## EXERCISE DETAILS
What you should give back is every line from the one containing "Task: Click on the 品質管理ポリシー" through the last line of the records below, word for word and without pictures.

▼

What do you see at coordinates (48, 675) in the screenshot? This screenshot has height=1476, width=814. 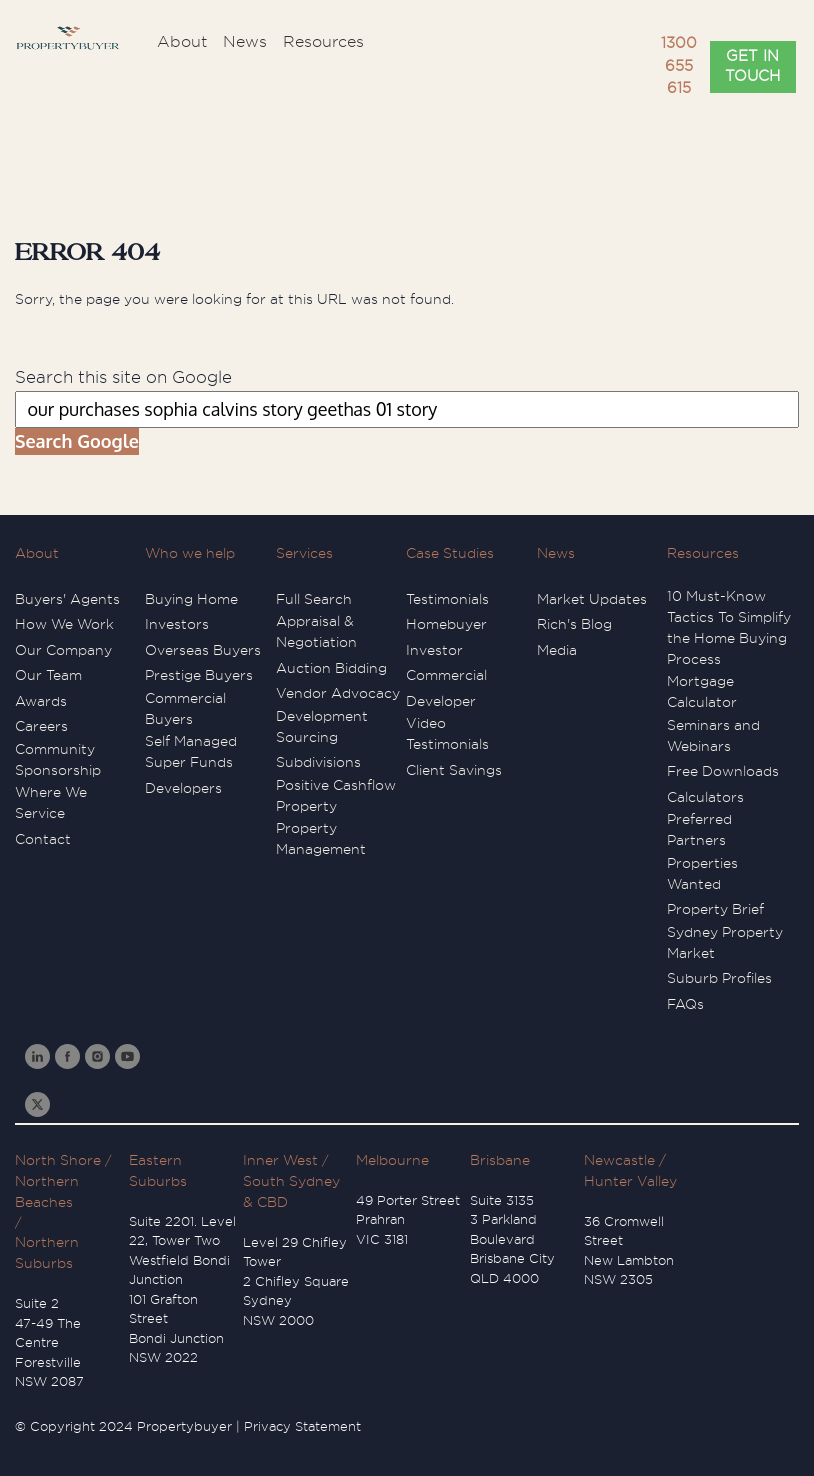 I see `Our Team` at bounding box center [48, 675].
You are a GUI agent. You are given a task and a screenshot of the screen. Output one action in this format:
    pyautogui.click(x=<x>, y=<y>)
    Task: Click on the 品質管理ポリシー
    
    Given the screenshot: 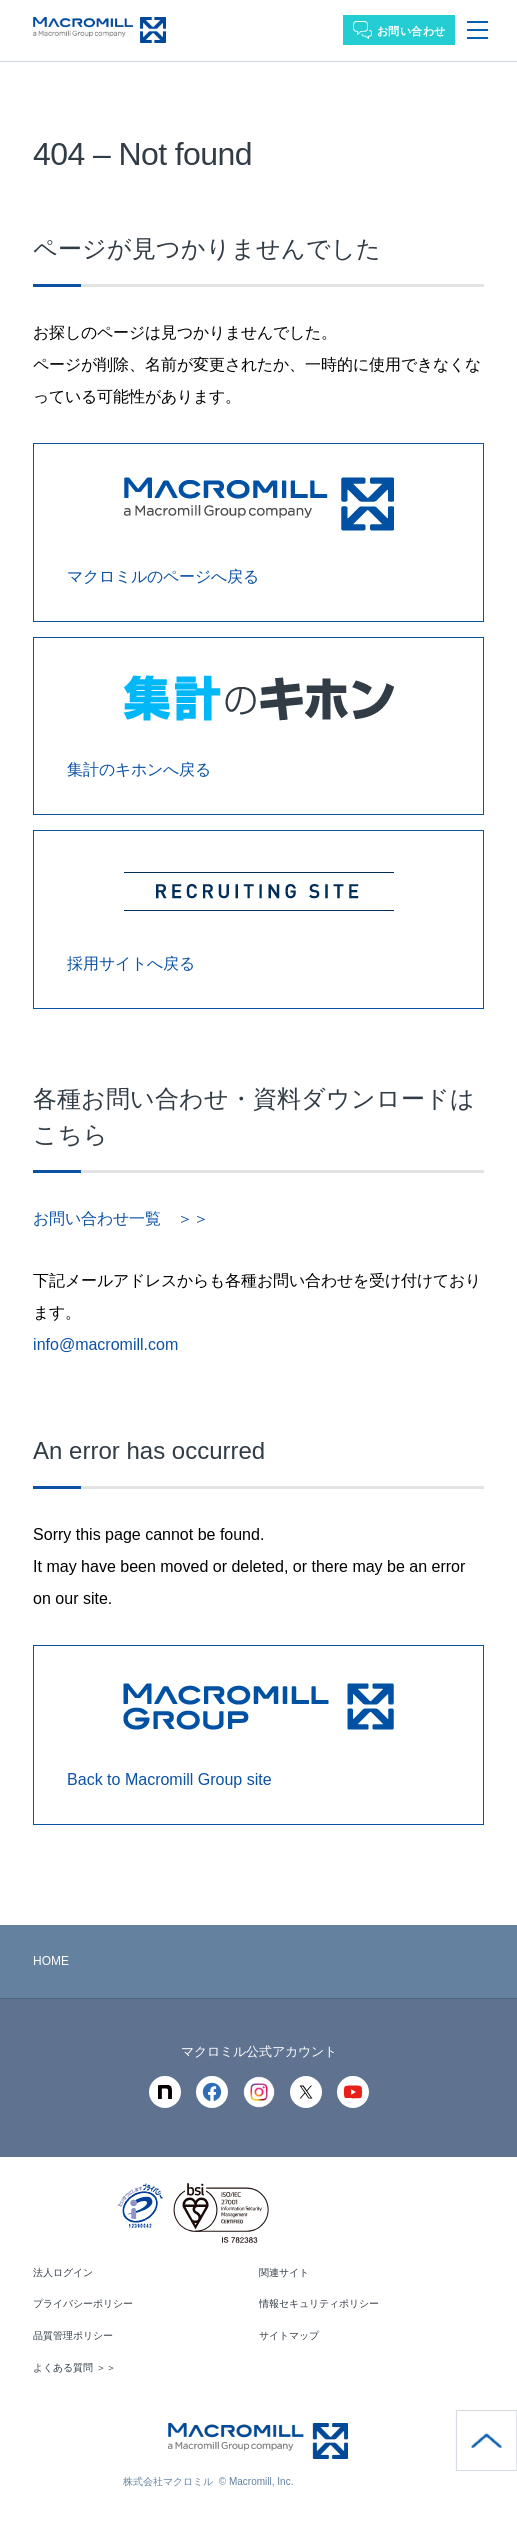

▲

## ANSWER BOX
    Task: Click on the 品質管理ポリシー
    
    Given the screenshot: 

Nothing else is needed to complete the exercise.